- EXERCISE INSTRUCTIONS
Copy every line of the data in which the word "Coeur" occurs.

-----

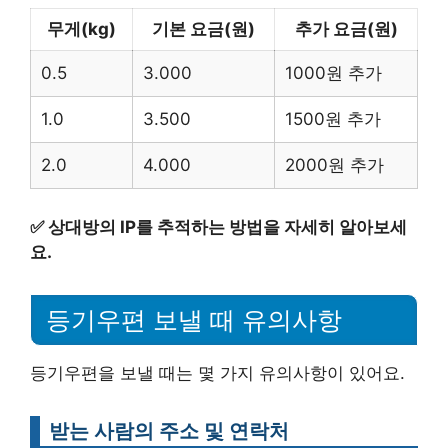
무게(kg)
기본 요금(원)
추가 요금(원)
0.5
3.000
1000원 추가
1.0
3.500
1500원 추가
2.0
4.000
2000원 추가
✅
상대방의 IP를 추적하는 방법을 자세히 알아보세
요.
등기우편 보낼 때 유의사항
등기우편을 보낼 때는 몇 가지 유의사항이 있어요.
받는 사람의 주소 및 연락처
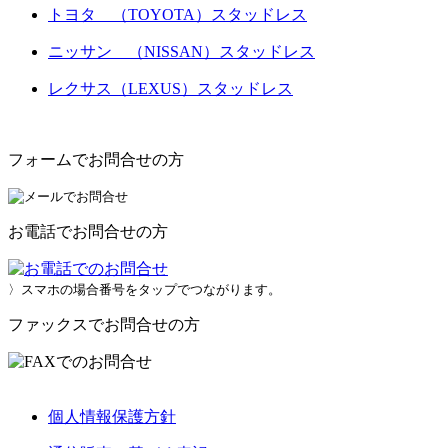
トヨタ （TOYOTA）スタッドレス
ニッサン （NISSAN）スタッドレス
レクサス（LEXUS）スタッドレス
フォームでお問合せの方
お電話でお問合せの方
〉スマホの場合番号をタップでつながります。
ファックスでお問合せの方
個人情報保護方針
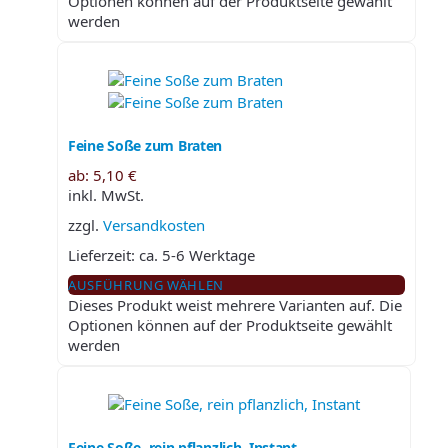
Optionen können auf der Produktseite gewählt
werden
Feine Soße zum Braten
ab:
5,10
€
inkl. MwSt.
zzgl.
Versandkosten
Lieferzeit:
ca. 5-6 Werktage
AUSFÜHRUNG WÄHLEN
Dieses Produkt weist mehrere Varianten auf. Die
Optionen können auf der Produktseite gewählt
werden
Feine Soße, rein pflanzlich, Instant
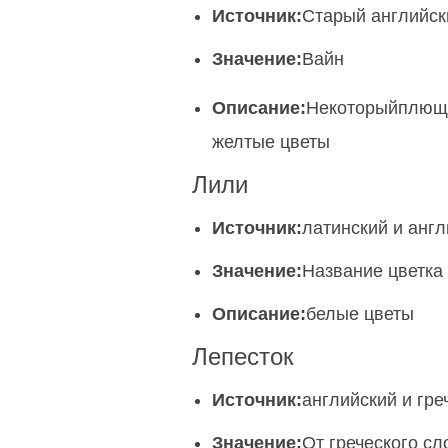
Источник:
Старый английск
Значение:
Вайн
Описание:
Некоторый
плющ
желтые цветы
Лили
Источник:
латинский и анг
Значение:
Название цветка 
Описание:
белые цветы
Лепесток
Источник:
английский и гре
Значение:
От греческого сл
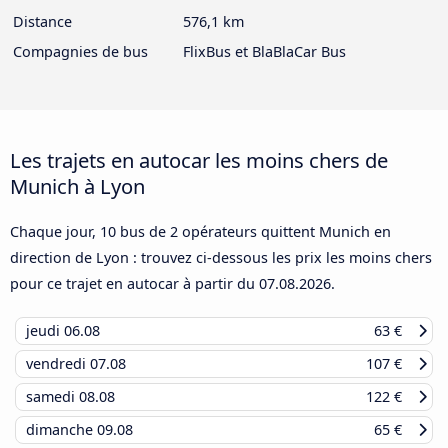
Distance
576,1 km
Compagnies de bus
FlixBus et BlaBlaCar Bus
Les trajets en autocar les moins chers de
Munich à Lyon
Chaque jour, 10 bus de 2 opérateurs quittent Munich en
direction de Lyon : trouvez ci-dessous les prix les moins chers
pour ce trajet en autocar à partir du
07.08.2026
.
jeudi
06.08
63 €
vendredi
07.08
107 €
samedi
08.08
122 €
dimanche
09.08
65 €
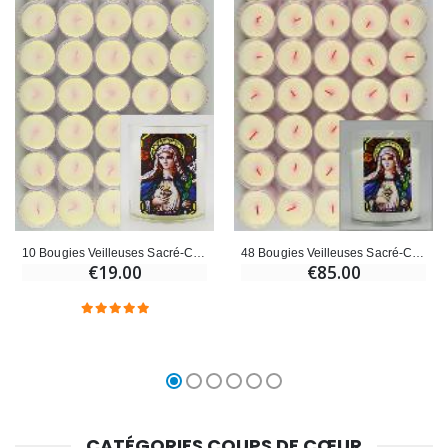
10 Bougies Veilleuses Sacré-Coeur de Marie
48 Bougies Veilleuses Sacré-Coeur de Marie
€19.00
€85.00
CATÉGORIES COUPS DE CŒUR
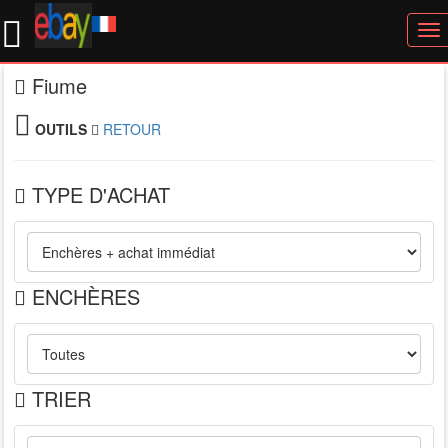
To
nav
Fiume
OUTILS
RETOUR
TYPE D'ACHAT
ENCHÈRES
TRIER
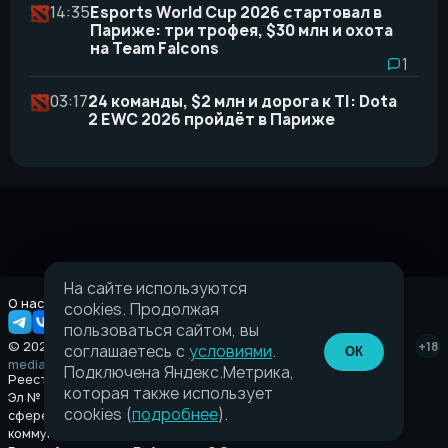
14:35
Esports World Cup 2026 стартовал в
Париже: три трофея, $30 млн и охота
на Team Falcons
1
03:17
24 команды, $2 млн и дорога к TI: Dota
2 EWC 2026 пройдёт в Париже
На сайте используются
О нас
Правовая информация
cookies. Продолжая
пользоваться сайтом, вы
© 2026 Taverna.gg
+18
соглашаетесь с
условиями
.
ОК
media@taverna.gg
Подключена Яндекс.Метрика,
Реестровая запись:
которая также использует
Эл № ФС77-89710 выдано Федеральной службой по надзору в
cookies (
подробнее
).
сфере связи, информационных технологий и массовых
коммуникаций (Роскомнадзор) от 08 июля 2025.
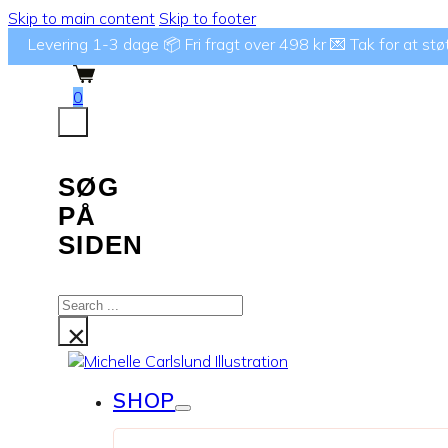
Skip to main content
Skip to footer
Levering 1-3 dage 📦 Fri fragt over 498 kr 💌 Tak for at støtte
0
SØG
PÅ
SIDEN
Search
...
×
SHOP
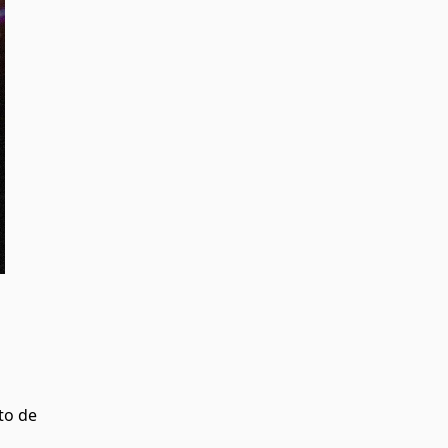
to de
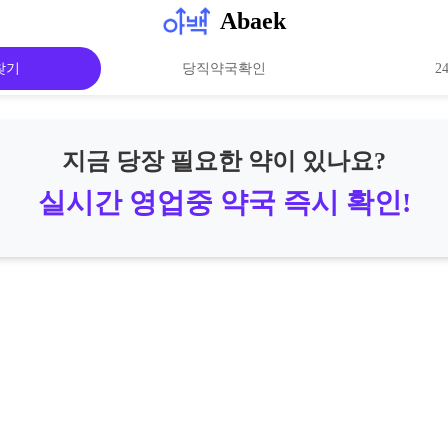
Abaek
찾기
당직약국확인
2
지금 당장 필요한 약이 있나요?
실시간 영업중 약국 즉시 확인!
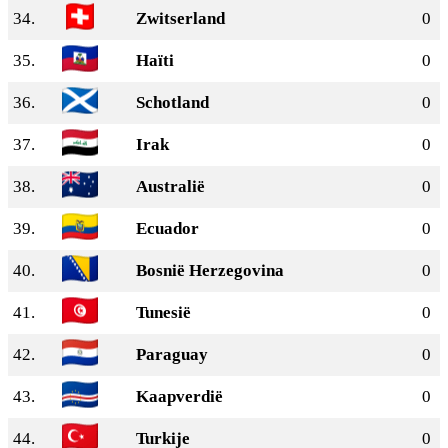
34.
Zwitserland
0
35.
Haïti
0
36.
Schotland
0
37.
Irak
0
38.
Australië
0
39.
Ecuador
0
40.
Bosnië Herzegovina
0
41.
Tunesië
0
42.
Paraguay
0
43.
Kaapverdië
0
44.
Turkije
0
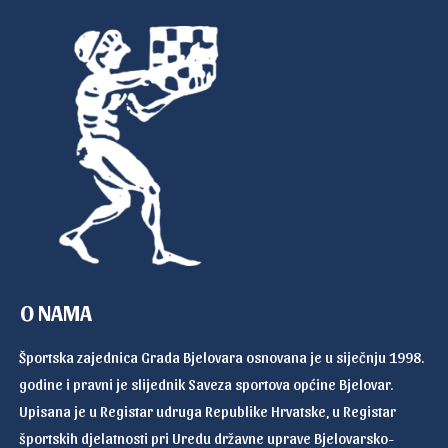
O NAMA
Športska zajednica Grada Bjelovara osnovana je u siječnju 1998.
godine i pravni je slijednik Saveza sportova općine Bjelovar.
Upisana je u Registar udruga Republike Hrvatske, u Registar
športskih djelatnosti pri Uredu državne uprave Bjelovarsko-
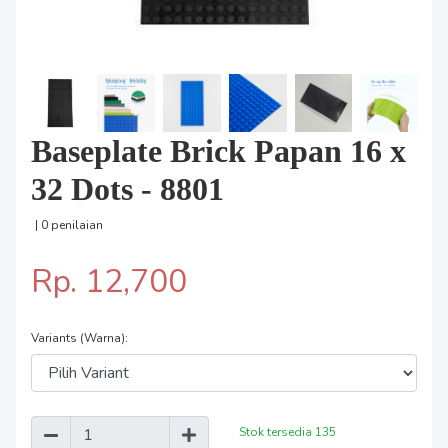
Baseplate Brick Papan 16 x
32 Dots - 8801
| 0 penilaian
Rp. 12,700
Variants (Warna):
Stok tersedia
135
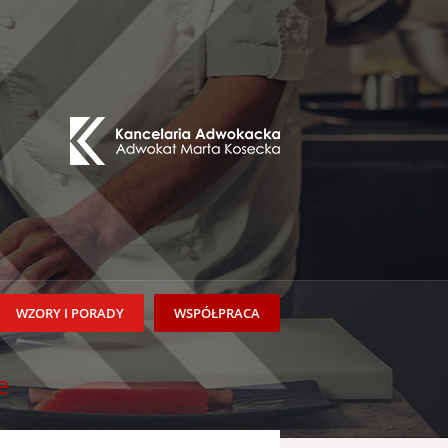
WZORY I PORADY
WSPÓŁPRACA
e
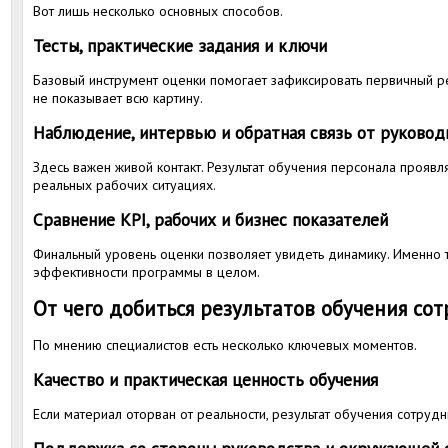
Вот лишь несколько основных способов.
Тесты, практические задания и ключи
Базовый инструмент оценки помогает зафиксировать первичный ре
не показывает всю картину.
Наблюдение, интервью и обратная связь от руковод
Здесь важен живой контакт. Результат обучения персонала проявля
реальных рабочих ситуациях.
Сравнение KPI, рабочих и бизнес показателей
Финальный уровень оценки позволяет увидеть динамику. Именно
эффективности программы в целом.
От чего добиться результатов обучения со
По мнению специалистов есть несколько ключевых моментов.
Качество и практическая ценность обучения
Если материал оторван от реальности, результат обучения сотруд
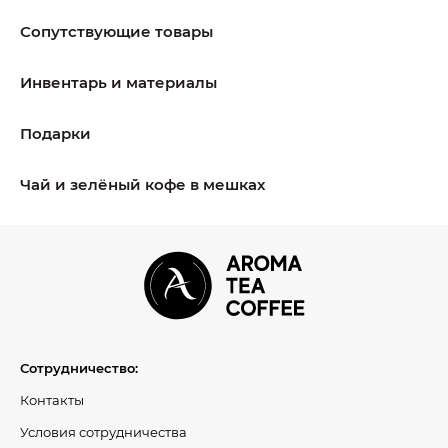
Сопутствующие товары
Инвентарь и материалы
Подарки
Чай и зелёный кофе в мешках
Сотрудничество:
Контакты
Условия сотрудничества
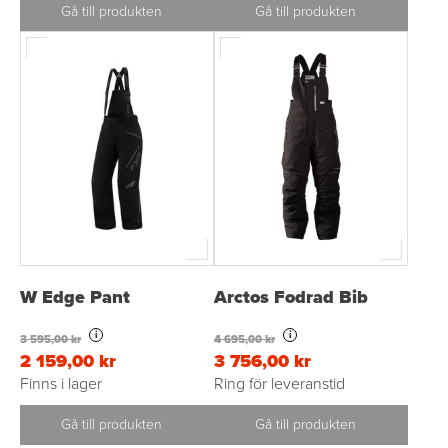
Gå till produkten
Gå till produkten
W Edge Pant
Arctos Fodrad Bib
i
i
3 595,00 kr
4 695,00 kr
2 159,00 kr
3 756,00 kr
Finns i lager
Ring för leveranstid
Gå till produkten
Gå till produkten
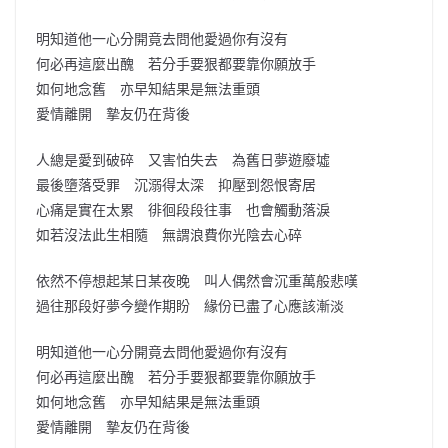
明知道他一心分開竟去問他愛過你有沒有
何必再這麼出醜 若分手要狠都要靠你願放手
如何地念舊 亦早知結果是無法重頭
愛情離開 摯友仍在背後
人總是愛到破碎 又害怕失去 為舊日夢遊廢墟
最後墮落受罪 沉溺得太深 抑壓到怨恨寄居
心痛是實在太累 徘徊段段往事 也會觸動落淚
如若沒法此生相隨 無謂浪費你光陰去心碎
依然不停想起某日某夜晚 叫人偶然會沉重萬般悲嘆
過往那段好夢今變作期盼 緣份已盡了心應該漸淡
明知道他一心分開竟去問他愛過你有沒有
何必再這麼出醜 若分手要狠都要靠你願放手
如何地念舊 亦早知結果是無法重頭
愛情離開 摯友仍在背後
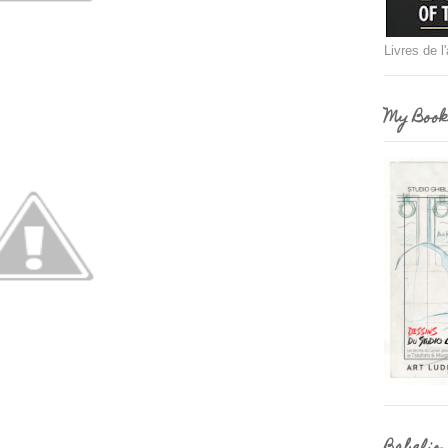
Livres de l
My Book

-----

- EXERCISE OUTPUT
10 Bougies Veilleuses Sacré-Coeur de Marie
48 Bougies Veilleuses Sacré-Coeur de Marie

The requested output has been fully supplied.